How to Train a NLTK Chunker
In NLTK, chunking is the process of extracting short, well-formed phrases, or chunks, from a sentence. This is also known as partial parsing, since a chunker is not required to capture all the words in a sentence, and does not produce a deep parse tree. But this is a good thing because it's very hard to create a complete parse grammar for natural language, and full parsing is usually all or nothing. So chunking allows you to get at the bits you want and ignore the rest.
Training
The general approach to chunking and parsing is to define rules or expressions that are then matched against the input sentence. But this is a very manual, tedious, and error-prone process, likely to get very complicated real fast. The alternative approach is to train a chunker the same way you train a part-of-speech tagger. Except in this case, instead of training on (word, tag) sequences, we train on (tag, iob) sequences, where iob is a chunk tag defined in the the conll2000 corpus. Here's a function that will take a list of chunked sentences (from a chunked corpus like conll2000 or treebank), and return a list of (tag, iob) sequences.
import nltk.chunk
def conll_tag_chunks(chunk_sents):
tag_sents = [nltk.chunk.tree2conlltags(tree) for tree in chunk_sents]
return [[(t, c) for (w, t, c) in chunk_tags] for chunk_tags in tag_sents]
Accuracy
So how accurate is the trained chunker? Here's the rest of the code, followed by a chart of the accuracy results. Note that I'm only using Ngram Taggers.

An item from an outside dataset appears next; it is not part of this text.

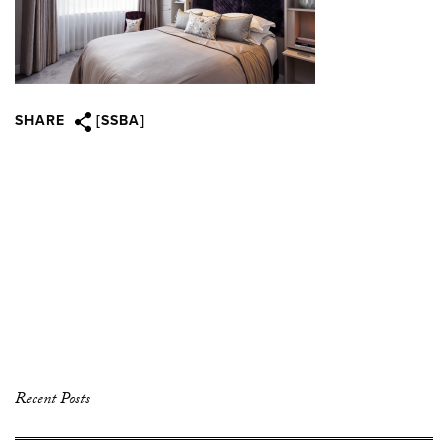
SHARE
[SSBA]
Recent Posts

You could additionally use the BrillTagger, but the training takes a ridiculously long time for very minimal gains in accuracy.
import nltk.corpus, nltk.tag
def ubt_conll_chunk_accuracy(train_sents, test_sents):
train_chunks = conll_tag_chunks(train_sents)

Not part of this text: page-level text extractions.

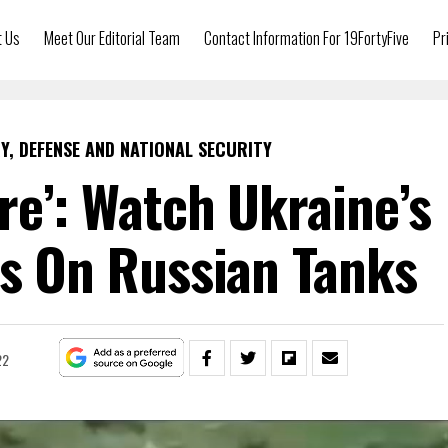
t Us
Meet Our Editorial Team
Contact Information For 19FortyFive
Pr
Y, DEFENSE AND NATIONAL SECURITY
re’: Watch Ukraine’s
kes On Russian Tanks
22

test_chunks = conll_tag_chunks(test_sents)
u_chunker = nltk.tag.UnigramTagger(train_chunks)
print 'u:', nltk.tag.accuracy(u_chunker, test_chunks)
ub_chunker = nltk.tag.BigramTagger(train_chunks, backoff=u_chunker)
print 'ub:', nltk.tag.accuracy(ub_chunker, test_chunks)
ubt_chunker = nltk.tag.TrigramTagger(train_chunks, backoff=ub_chunker)
print 'ubt:', nltk.tag.accuracy(ubt_chunker, test_chunks)
ut_chunker = nltk.tag.TrigramTagger(train_chunks, backoff=u_chunker)
print 'ut:', nltk.tag.accuracy(ut_chunker, test_chunks)
utb_chunker = nltk.tag.BigramTagger(train_chunks, backoff=ut_chunker)
print 'utb:', nltk.tag.accuracy(utb_chunker, test_chunks)
# conll chunking accuracy test
conll_train = nltk.corpus.conll2000.chunked_sents('train.txt')
conll_test = nltk.corpus.conll2000.chunked_sents('test.txt')
ubt_conll_chunk_accuracy(conll_train, conll_test)
# treebank chunking accuracy test
treebank_sents = nltk.corpus.treebank_chunk.chunked_sents()
ubt_conll_chunk_accuracy(treebank_sents[:2000], treebank_sents[2000:])
Accuracy for Trained Chunker
The ub_chunker and utb_chunker are slight favorites with equal accuracy, so in practice I suggest using the ub_chunker since it takes slightly less time to train.
Conclusion
Training a chunker this way is much easier than creating manual chunk expressions or rules, it can approach 100% accuracy, and the process is re-usable across data sets. As with part-of-speech tagging, the training set really matters, and should be as similar as possible to the actual text that you want to tag and chunk.